Solve $\lim\limits_{n\to\infty}\sqrt[3]{n+\sqrt{n}}-\sqrt[3]{n}$
$\sqrt[3]{n+\sqrt{n}}-\sqrt[3]{n}=\frac{n+\sqrt{n}-n}{(n+\sqrt{n})^{2/3}+(n+\sqrt{n})^{1/3}n^{1/3}+n^{2/3}}\leq \frac{\sqrt{n}}{n^{2/3}+n^{1/3}n^{1/3}+n^{2/3}}=\frac{\sqrt{n}}{3n^{2/3}}\rightarrow 0$
Alternative approach where we do not use of the identity $$a^3-b^3=(a-b)(a^2+ab+b^2).$$
We have that $$0< \sqrt[3]{n+\sqrt{n}}-\sqrt[3]{n}=\frac{\sqrt[3]{n}}{\sqrt{n}}\cdot\frac{ \sqrt[3]{1+\frac{1}{\sqrt{n}}}-1}{\frac{1}{\sqrt{n}}}\leq \frac{1}{\sqrt[6]{n}}\cdot \frac{1}{3}.$$ where we used the Bernoulli's inequality $$(1+x)^r\leq 1+rx$$ with $r=1/3\in(0,1)$ and $x=1/\sqrt{n}$.

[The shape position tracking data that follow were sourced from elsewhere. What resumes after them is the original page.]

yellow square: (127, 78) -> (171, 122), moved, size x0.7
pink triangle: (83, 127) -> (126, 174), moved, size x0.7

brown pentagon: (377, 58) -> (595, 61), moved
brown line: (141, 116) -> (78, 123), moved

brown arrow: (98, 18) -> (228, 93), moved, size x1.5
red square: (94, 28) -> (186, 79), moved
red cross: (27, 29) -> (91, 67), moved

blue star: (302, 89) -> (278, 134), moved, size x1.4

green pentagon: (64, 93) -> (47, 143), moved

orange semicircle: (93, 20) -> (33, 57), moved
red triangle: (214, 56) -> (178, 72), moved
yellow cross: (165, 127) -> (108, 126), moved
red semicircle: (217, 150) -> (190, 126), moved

Can you take it from here?
P.S. By using this approach we are also able to find
$$\lim\limits_{n\to\infty}\left((n+\sqrt{n})^r-n^r\right)$$
for any $r<1/2$. Note that if we replace $\sqrt[3]{\ }$ with say $\sqrt[5]{\ }$ then the "algebraic way" could be very annoying!
By first order binomial expansion $(1+x)^r=1+rx + o(x)$, we have
$$\sqrt[3]{n+\sqrt{n}}=\sqrt[3]{n}\, \left(1+\frac1{\sqrt n}\right)^\frac13=\sqrt[3]{n}+\frac{\sqrt[3]{n}}{3\sqrt n}+o\left(\frac{\sqrt[3]{n}}{\sqrt n}\right)=\sqrt[3]{n}+\frac{1}{3n^\frac16}+o\left(\frac{1}{n^\frac16}\right)$$
therefore
$$\sqrt[3]{n+\sqrt{n}}-\sqrt[3]{n}=\frac{1}{3n^\frac16}+o\left(\frac{1}{n^\frac16}\right)$$